Cierva Cove - Mikklesen Harbor
Seals, More Penguins, Lots More Ice
Saturday December 29, 2007
Cierva Cove is a deep inlet on the western side of the Antarctic peninsula, surrounded by rugged mountains and dramatic glaciers. The bay always has a parade of icebergs, some having calved off the local glaciers and some having been blown in from sea by the prevailing westerly winds.
The expedition staff of the Ocean Nova took us out in zodiacs for a cruise of the cove Saturday morning. The sun didn't shine but at least it wasn't raining or windy - and the wildlife showed up for our entertainment and viewing pleasure.
Our ship at anchor not far from the icecap of the Antarctic peninsula.
A Crabeater seal resting on an iceberg.
This one's a Weddell seal. The Weddell seals rely on large sharp front teeth to keep breathing holes open in the ice during the winter. Tooth wear is the number one cause of death for these seals.
The Leopard seal is to the Antarctic what the Polar bear is to the Arctic - it is the top predator. This huge animal eats a lot of penguins during the penguin breeding season, and hunts by cruising stealthily along the edge of icebergs waiting for a penguin to drop down into the water from above.
The massive icebergs of Cierva Cove.
The glaciers of mainland Antarctica - there are too many to name, and they all are extremely large.
Our tiny zodiacs can perhaps lend a little perspective to the scale of the pictures and the size of the glaciers and icebergs.
***********************************************************
Our afternoon excursion was a landing at Mikklesen Harbor. This rocky islet is located in a small bay on the southern side of Trinity Island between Skottsberg and Borge points in the Palmer Archipelago. The island was discovered by the Swedish Antarctic expedition of 1901-1904. The sight is marked by a navigation tower and some unmanned huts.
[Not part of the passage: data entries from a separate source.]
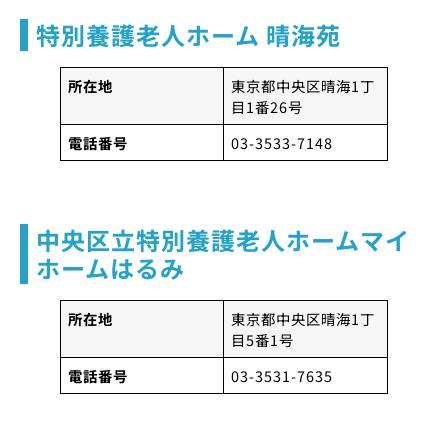
特別養護老人ホーム 晴海苑
所在地
東京都中央区晴海1丁
目1番26号
電話番号
03-3533-7148
中央区立特別養護老人ホームマイ
ホームはるみ
所在地
東京都中央区晴海1丁
目5番1号
電話番号
03-3531-7635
The Ocean Nova anchors near Mikklesen Harbor,
and the tourists go ashore to commune with Penguins.
First we have the gentle Gentoos,
and then we ran across something new - an Adelie penguin.
A couple of Crabeater seals resting in the snow,
and a Weddell not far away.
And a family of humans huddling (once again) for warmth. We couldn't resist hauling out the home-town paper!
**************************************************************
...and last but not least - each night the expedition staff of our cruise hold a short meeting to go over what happened during the day (what we saw), answer questions, and review the expected itinerary for the next day. At today's meeting, our expedition team leader Jill informed everyone of an interesting event that had happened the previous evening. She told us that fairly late at night, she received a page from the captain requesting her presence on the bridge. "Jill, we have problem," he informed her in stern, Ukranian accented English. A few minutes earlier, he had received a distress signal from another cruise ship requesting assistance, and our ship, the Ocean Nova, just happened to be the nearest ship to respond to the call. By all proper nautical protocol, we were obligated to abandon our current course (and our current cruise itinerary) and head for the distressed Fram. The captain of our ship had started to sail full-speed towards the Fram.
The 2007-built Fram is one of the newest and largest expedition ships afloat, but it still encountered engine difficulties , and without propulsion, it had no way to purposefully avoid obstacles (like icebergs or a rocky coastline). Apparently the ship drifted into the icy wall of a glacier. With a super-strong double hull, the ship may have not been in serious danger of sustaining the kind of damage that would sink it, but one of the lifeboats hanging alongside on the top deck (and protruding out a little from the side of the hull) was quite severely crunched.
The crew of the Fram resolved their engine problem soon after the collision, and notified our captain that assistance was no longer needed. He turned back to where we had come from, and none of the tourist passengers of the Ocean Nova new a thing about it (until Jill debriefed us).
Without a full set of seaworthy lifeboats, the Fram was required to return immediately to Ushuaia. Fortunately for those of us on the Ocean Nova, we did NOT have to cruise all the way to the Fram, offload the passengers of a ship carrying almost 4 times as many people as ours, and then return directly to Ushuaia overstuffed in our cabins and without having been able to complete our own itinerary. But the over-riding message from Jill was quite clear - the Polar regions are extreme environments where small problems can become big ones very quickly. And if it was our ship with the problem, we'd be depending on someone else to come to our rescue. It goes with the territory, and we should be well aware of the responsibility as well as the risk.

MS Fram (after drifting into the wall of a glacier)
Point taken. We'll all breath a sigh of relief. Now lets go see more penguins!